EXERCISE:
Repeat the data exactly, leaving out any image.

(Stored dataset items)
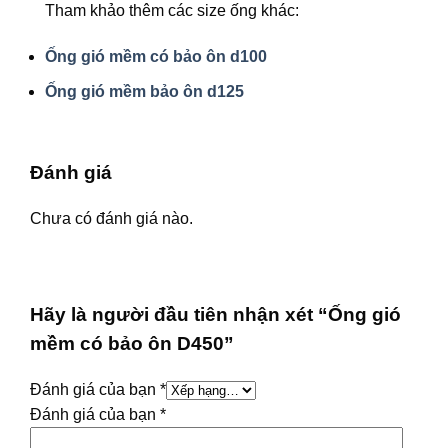
Tham khảo thêm các size ống khác:
Ống gió mềm có bảo ôn d100
Ống gió mềm bảo ôn d125
Đánh giá
Chưa có đánh giá nào.
Hãy là người đầu tiên nhận xét “Ống gió
mềm có bảo ôn D450”
Đánh giá của bạn
*
Đánh giá của bạn
*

FINAL ANSWER:
Tham khảo thêm các size ống khác:
Ống gió mềm có bảo ôn d100
Ống gió mềm bảo ôn d125
Đánh giá
Chưa có đánh giá nào.
Hãy là người đầu tiên nhận xét “Ống gió
mềm có bảo ôn D450”
Đánh giá của bạn
*
Đánh giá của bạn
*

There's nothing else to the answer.